La cote d'approbation du républicain s'établit à 40 % dans le dernier sondage Gallup publié mardi, un niveau historiquement bas pour un président de son camp à ce stade du mandat. Le chiffre inquiète ouvertement plusieurs stratèges du parti, alors que 34 sièges de la Chambre des représentants et 23 postes de sénateurs basculent en jeu.
Le représentant de New York, Mike Lawler, figure modérée, a réaffirmé vendredi 22 août son soutien au président tout en prenant ses distances sur la question des droits de douane. Une ligne médiane que peu de candidats osent tracer publiquement.
Des meetings locaux, comme celui de Garden City dans l'État de New York le 14 août, illustrent la tension. Donald Trump y a défendu son bilan économique devant environ 1 200 sympathisants, pendant que trois candidats au Congrès snubaient l'invitation.
Le sénateur de l'Ohio, Bernie Moreno, a choisi l'allégeance totale. Il a déclaré le 25 août qu'« un ticket sans Trump perdrait 20 points dans l'Ohio ». Ses adversaires démocrates contre-attaquent sur le terrain de l'inflation, toujours supérieure à 3,1 % sur un an.
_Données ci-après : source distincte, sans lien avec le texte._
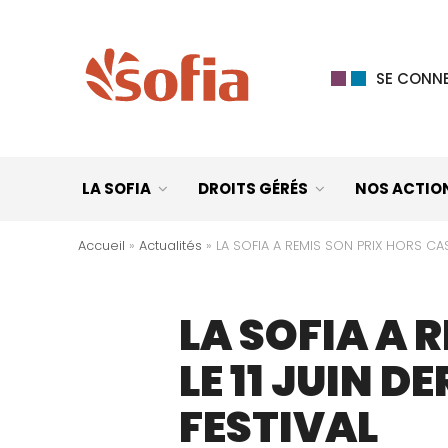
SE CONNE
LA SOFIA
DROITS GÉRÉS
NOS ACTIO
Accueil
»
Actualités
»
LA SOFIA A REMIS SON PRIX HORS CAS
LA SOFIA A 
LE 11 JUIN 
FESTIVAL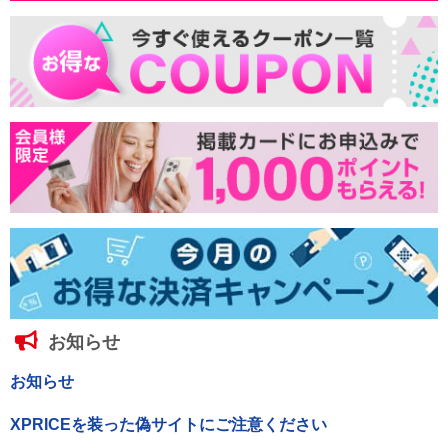
お知らせ
お知らせ
XPRICEを装った偽サイトにご注意ください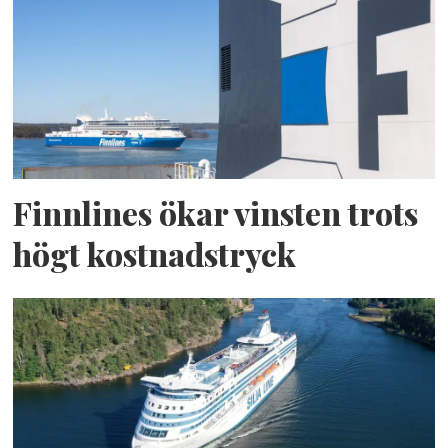
Finnlines ökar vinsten trots
högt kostnadstryck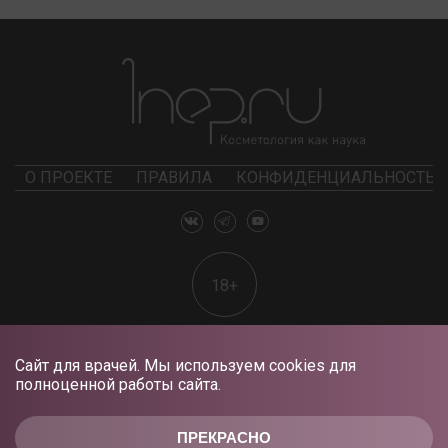
О ПРОЕКТЕ
ПРАВИЛА
КОНФИДЕНЦИАЛЬНОСТЬ
18+
Сайт для врачей. Мы используем cookies для
полноценной работы сайта.
ПРЕКРАСНО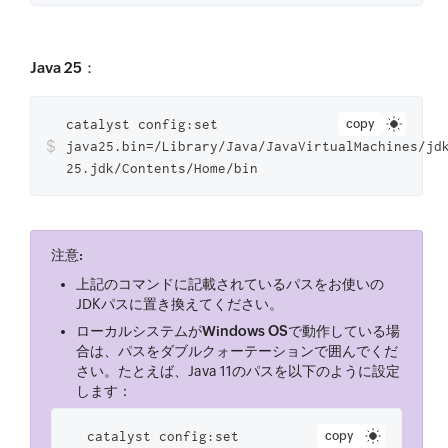
Java 25
：
catalyst config:set
copy
$
java25.bin=/Library/Java/JavaVirtualMachines/jd
25.jdk/Contents/Home/bin
注意:
上記のコマンドに記載されているパスをお使いの
JDKパスに置き換えてください。
ローカルシステムが
Windows OS
で動作している場
合は、パスをダブルクォーテーションで囲んでくだ
さい。たとえば、Java 11のパスを以下のように設定
します：
catalyst config:set
copy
Plusieurs gouverneurs républicains jouent, eux, la carte de l'autonomie. La gouverneure du Nouveau-Mexique, Susana Martinez, a annoncé le 20 août qu'elle ne participerait à aucun meeting présidentiel d'ici le scrutin, évoquant un agenda local chargé.
Le New York Times rapporte que la direction nationale du Grand Old Party a dépensé 14 millions de dollars en sondages internes depuis juin. Les résultats montrent une corrélation directe entre la présence de Trump dans la publicité télévisée et la chute de l'intention de vote républicaine, de 4 à 7 points selon les districts.
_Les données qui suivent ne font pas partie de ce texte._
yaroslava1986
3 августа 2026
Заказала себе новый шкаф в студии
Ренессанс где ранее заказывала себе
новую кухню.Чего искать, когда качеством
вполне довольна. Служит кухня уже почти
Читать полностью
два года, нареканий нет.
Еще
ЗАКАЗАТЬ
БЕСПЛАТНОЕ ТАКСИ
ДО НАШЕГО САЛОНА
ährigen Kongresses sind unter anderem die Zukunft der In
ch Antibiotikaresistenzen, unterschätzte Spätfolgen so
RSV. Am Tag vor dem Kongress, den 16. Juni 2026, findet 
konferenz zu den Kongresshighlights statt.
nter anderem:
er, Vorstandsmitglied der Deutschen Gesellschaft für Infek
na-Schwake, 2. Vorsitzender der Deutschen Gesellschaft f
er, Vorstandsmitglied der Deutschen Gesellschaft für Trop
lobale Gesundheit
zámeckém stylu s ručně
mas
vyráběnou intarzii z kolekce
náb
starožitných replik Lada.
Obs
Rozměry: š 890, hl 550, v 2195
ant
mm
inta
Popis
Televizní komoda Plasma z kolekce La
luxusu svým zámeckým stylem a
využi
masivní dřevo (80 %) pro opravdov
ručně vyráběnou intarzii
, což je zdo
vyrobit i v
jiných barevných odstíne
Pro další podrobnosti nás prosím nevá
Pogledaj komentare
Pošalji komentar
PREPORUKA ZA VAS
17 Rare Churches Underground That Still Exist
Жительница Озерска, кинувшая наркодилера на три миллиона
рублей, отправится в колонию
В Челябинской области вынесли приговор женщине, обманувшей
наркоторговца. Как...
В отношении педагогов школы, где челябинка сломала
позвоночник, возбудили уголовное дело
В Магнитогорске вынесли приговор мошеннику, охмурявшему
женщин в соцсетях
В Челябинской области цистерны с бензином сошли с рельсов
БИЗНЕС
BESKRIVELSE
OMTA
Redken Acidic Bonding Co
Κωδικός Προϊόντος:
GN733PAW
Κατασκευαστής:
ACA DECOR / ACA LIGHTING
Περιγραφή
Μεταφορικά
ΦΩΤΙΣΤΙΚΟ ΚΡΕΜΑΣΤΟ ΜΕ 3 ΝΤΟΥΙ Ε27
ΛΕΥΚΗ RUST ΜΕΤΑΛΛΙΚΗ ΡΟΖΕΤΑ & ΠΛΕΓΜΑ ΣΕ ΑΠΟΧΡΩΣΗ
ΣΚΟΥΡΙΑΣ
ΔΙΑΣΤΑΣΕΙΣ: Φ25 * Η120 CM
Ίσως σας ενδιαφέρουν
La Maison-Blanche n'a pas commenté publiquement ces réticences. Un proche du président, interrogé par l'Associated Press le 27 août dans le Bureau ovale, a simplement répondu : « November will sort it out. » Le prochain débat présidentiel indirect entre candidats républicains est fixé au 15 septembre à Milwaukee, dans le Wisconsin, état pivot où Trump avait perdu de 20 000 voix en 2024.